Le dije que estaba viviendo en el Merritt Plaza, por si lo había olvidado. Salí y volví a subirme al Marmon. Me fui a casa y me apliqué toallas calientes en la cabeza durante quince minutos. Después me senté, ya con el pijama, me preparé whisky caliente con limón y fui llamando al Carillon de vez en cuando. A las dos y media Von Ballin me llamó y dijo que no había habido suerte. A Lou no lo habían trincado: no estaba en ningún hospital de urgencias, y no había aparecido por ninguno de los clubs que Jerry Cross consideró su probable destino.

A las tres llamé al Carillon por última vez.
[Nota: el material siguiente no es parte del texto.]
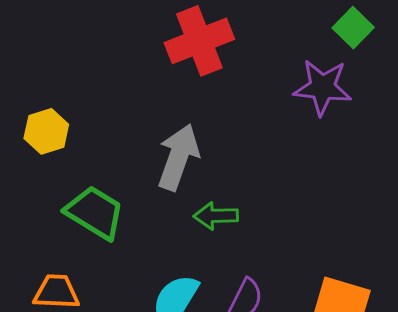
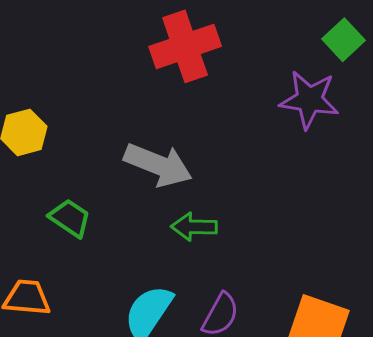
gray arrow: (178, 157) -> (158, 165), turned 90
green trapezoid: (95, 213) -> (70, 218), size x0.7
Luego apagué la luz y me dormí.

Por la mañana todo estaba igual. Intenté seguir la pista de la pelirroja. En la guía de teléfonos había veintiocho personas apellidadas Glenn, y de ellas, tres eran mujeres. Una no contestó, las otras dos me aseguraron que no eran pelirrojas. Una de ellas se ofreció a demostrármelo.

Me afeité, me duché, desayuné y bajé andando tres manzanas hasta el edificio Condor.

La señorita Glenn estaba sentada en mi salita de recepción.